Esther van der Knaap Esther van der Knaap, Ph.D., Professor, Principal Investigator, Department of Horticulture, Institute of Plant Breeding, Genetics and Genomics, and Plant Center, University of Georgia, Athens, GA
The research in the van der Knaap laboratory focuses on the regulation of fruit shape and size in Solanaceous crops. The main focus is on tomato where selections resulted in a huge variety in fruit form. This morphological diversity provides excellent resources for studies in plant genetics, development, and organ patterning. The understanding of the molecular bases of diversity in fruit form also offers novel insights in the evolutionary processes that underlined vegetable crop domestication and selection. After her Ph.D., Dr. van der Knaap was a post-doctoral researcher in Plant Breeding at Cornell University. She moved to Ohio State University in 2001 where she initiated her research program on tomato fruit shape and size. In September 2015, she joined the faculty in Horticulture and the Institute of Plant Breeding, Genetics and Genomics at the University of Georgia in Athens.   Dr. van der Knaap received her BS/MS from Wageningen University in 1990 in Plant Pathology and her Ph.D. from Michigan State University in 1998 in Genetics.
Virginia Walbot
Virginia Walbot, Ph.D., Professor, Department of Biology, Stanford University, Stanford, CA
Professor Walbot received a Stanford A.B. specializing in plant ecology.  Her Ph.D. from Yale concerned plant development, followed by biochemistry training at University of Georgia.  At Washington University, she collaborated with University of Missouri to analyze maize development and to initiate cloning of maize nuclear and mitochondrial genes.   At Stanford, her lab pioneered electroporation, discovered the intron enhancement effect, built the first steroid-dependent gene expression cassettes for plants, cloned and exploited the master Mutator transposon, and identified novel host regulation of Mutator in anthers.  The lab now focuses on anthers and recently defined hypoxia as triggering germinal specification.
Harkamal Walia
Harkamal Walia, Ph.D., Associate Professor, Plant Molecular Physiologist, Department of Agronomy and Horticulture, University of Nebraska, Lincoln, NE
Dr.  Walia received his Ph.D. in Plant Biology from the University of California, Riverside. His research interest is in understanding the physiological and molecular basis of abiotic stress tolerance in cereals. His program uses genomics and phenomics approaches for discovering novel genes and genetic variants for improving crop performance in sub-optimal growing conditions.
Randall Wisser
Randall Wisser, Ph.D., Associate Professor, Plant Genetics, Plant and Soil Sciences, University of Delaware, Newark, DE
Dr.

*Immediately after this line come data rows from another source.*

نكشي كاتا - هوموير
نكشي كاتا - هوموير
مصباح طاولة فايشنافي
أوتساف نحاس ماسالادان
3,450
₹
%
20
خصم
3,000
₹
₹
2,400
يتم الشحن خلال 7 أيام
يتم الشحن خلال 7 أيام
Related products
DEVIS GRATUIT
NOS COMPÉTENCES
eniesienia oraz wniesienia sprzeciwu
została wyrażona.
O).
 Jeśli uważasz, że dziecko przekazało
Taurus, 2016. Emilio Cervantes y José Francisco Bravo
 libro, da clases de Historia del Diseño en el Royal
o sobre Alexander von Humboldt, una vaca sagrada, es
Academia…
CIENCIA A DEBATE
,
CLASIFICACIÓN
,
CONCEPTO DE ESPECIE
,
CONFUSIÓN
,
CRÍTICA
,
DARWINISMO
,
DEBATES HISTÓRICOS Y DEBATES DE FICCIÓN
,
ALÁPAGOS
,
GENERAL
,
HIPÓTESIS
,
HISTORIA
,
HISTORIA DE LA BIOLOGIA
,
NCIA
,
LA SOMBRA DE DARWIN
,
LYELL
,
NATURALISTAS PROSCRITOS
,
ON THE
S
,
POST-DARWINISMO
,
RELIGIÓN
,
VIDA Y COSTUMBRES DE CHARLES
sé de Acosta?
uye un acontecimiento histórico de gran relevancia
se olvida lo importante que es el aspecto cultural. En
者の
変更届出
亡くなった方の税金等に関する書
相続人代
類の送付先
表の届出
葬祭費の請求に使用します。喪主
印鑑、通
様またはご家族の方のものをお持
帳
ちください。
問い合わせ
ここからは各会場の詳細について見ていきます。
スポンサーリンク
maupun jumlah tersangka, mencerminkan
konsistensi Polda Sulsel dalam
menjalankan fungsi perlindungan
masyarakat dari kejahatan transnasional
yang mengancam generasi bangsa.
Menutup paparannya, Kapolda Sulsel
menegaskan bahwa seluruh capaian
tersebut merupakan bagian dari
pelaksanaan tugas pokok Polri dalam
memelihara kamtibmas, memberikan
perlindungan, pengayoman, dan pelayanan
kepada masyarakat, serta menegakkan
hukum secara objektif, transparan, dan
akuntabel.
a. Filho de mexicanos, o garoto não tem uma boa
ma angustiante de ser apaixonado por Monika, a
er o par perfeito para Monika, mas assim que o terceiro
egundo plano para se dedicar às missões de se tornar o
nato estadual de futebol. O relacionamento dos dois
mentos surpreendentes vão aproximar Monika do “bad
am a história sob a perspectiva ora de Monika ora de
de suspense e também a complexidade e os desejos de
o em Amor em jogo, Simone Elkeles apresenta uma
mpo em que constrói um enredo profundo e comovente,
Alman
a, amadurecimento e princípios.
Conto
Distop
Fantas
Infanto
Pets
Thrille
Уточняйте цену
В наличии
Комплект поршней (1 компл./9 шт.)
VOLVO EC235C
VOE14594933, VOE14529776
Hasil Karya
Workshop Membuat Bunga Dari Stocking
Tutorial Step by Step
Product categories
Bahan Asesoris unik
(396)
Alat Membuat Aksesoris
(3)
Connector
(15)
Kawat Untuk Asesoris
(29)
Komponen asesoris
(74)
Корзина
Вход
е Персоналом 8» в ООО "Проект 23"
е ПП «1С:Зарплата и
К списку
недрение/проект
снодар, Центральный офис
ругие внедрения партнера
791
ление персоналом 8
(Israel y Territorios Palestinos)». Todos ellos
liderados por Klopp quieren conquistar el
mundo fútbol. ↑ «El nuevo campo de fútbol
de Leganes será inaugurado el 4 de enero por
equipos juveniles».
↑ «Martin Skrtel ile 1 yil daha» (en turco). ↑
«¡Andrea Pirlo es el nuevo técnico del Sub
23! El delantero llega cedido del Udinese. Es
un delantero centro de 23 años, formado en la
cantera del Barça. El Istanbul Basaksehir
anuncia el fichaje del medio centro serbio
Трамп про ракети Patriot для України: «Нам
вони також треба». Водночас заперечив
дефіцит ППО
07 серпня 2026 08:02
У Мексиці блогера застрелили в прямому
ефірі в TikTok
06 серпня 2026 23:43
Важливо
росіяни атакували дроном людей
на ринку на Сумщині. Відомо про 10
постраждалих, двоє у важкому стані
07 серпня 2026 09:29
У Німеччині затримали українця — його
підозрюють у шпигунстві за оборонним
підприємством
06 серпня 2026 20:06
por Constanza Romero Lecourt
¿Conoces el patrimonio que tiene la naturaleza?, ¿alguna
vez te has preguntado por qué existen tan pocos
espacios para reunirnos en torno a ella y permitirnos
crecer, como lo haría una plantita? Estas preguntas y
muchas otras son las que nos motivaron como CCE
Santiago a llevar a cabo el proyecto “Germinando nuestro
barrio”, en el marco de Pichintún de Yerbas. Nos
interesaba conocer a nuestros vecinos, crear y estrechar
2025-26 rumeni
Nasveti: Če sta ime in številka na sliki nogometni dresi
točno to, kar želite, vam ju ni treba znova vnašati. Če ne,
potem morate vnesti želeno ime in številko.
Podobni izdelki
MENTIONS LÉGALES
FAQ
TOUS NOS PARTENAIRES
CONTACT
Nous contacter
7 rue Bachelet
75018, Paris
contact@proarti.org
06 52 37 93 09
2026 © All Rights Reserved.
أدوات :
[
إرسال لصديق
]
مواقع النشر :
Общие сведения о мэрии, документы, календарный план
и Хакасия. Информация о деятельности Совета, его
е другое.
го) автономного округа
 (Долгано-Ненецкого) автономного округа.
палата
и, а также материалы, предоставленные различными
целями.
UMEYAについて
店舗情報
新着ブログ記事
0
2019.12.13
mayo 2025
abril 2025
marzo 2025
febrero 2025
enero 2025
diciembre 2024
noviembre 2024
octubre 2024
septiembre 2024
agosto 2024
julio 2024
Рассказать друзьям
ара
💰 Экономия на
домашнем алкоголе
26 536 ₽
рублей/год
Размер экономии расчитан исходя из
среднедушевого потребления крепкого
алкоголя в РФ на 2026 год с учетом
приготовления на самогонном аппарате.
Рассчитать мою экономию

Wisser is currently a faculty member in the Department of Plant and Soil Sciences at the University of Delaware. He completed his B.S. degree in Biological Sciences at Florida International University and his Ph.D. at Cornell University, followed by a postdoc at North Carolina State University. His research is on crop genetic diversity and breeding, with focal areas on response to selection, environmental adaptation, and disease resistance. This work is geared toward discovering and elucidating the functions and modes of action of genomic variants that give rise to quantitative, phenotypic effects. In parallel, he is developing experimental designs and approaches to achieve these goals allied with the development of germplasm resources for genetics and breeding initiatives.
Bing Yang
Bing Yang, Ph.D., Associate Professor, Department of Genetics, Development and Cell Biology, Iowa State University, Ames, IA
Dr. Yang received his Ph.D. in plant pathology at Kansas State University.  His research focuses on 1)the  molecular mechanism of plant/microbe interactions and crop disease resistance engineering; and 2) the development and application of TALEN and CRISPR technologies for targeted genome editing in plant species.  For the past 19 years, Dr. Yang has identified and characterized several important naturally-occurring TAL effectors in the rice pathogen, Xanthomonas oryzae, for their disease-promoting ability and, most recently, he has helped harness the disease-causing TAL effectors for targeted gene editing.  His group has generated the first disease-resistant crop plant by using the TALEN technology.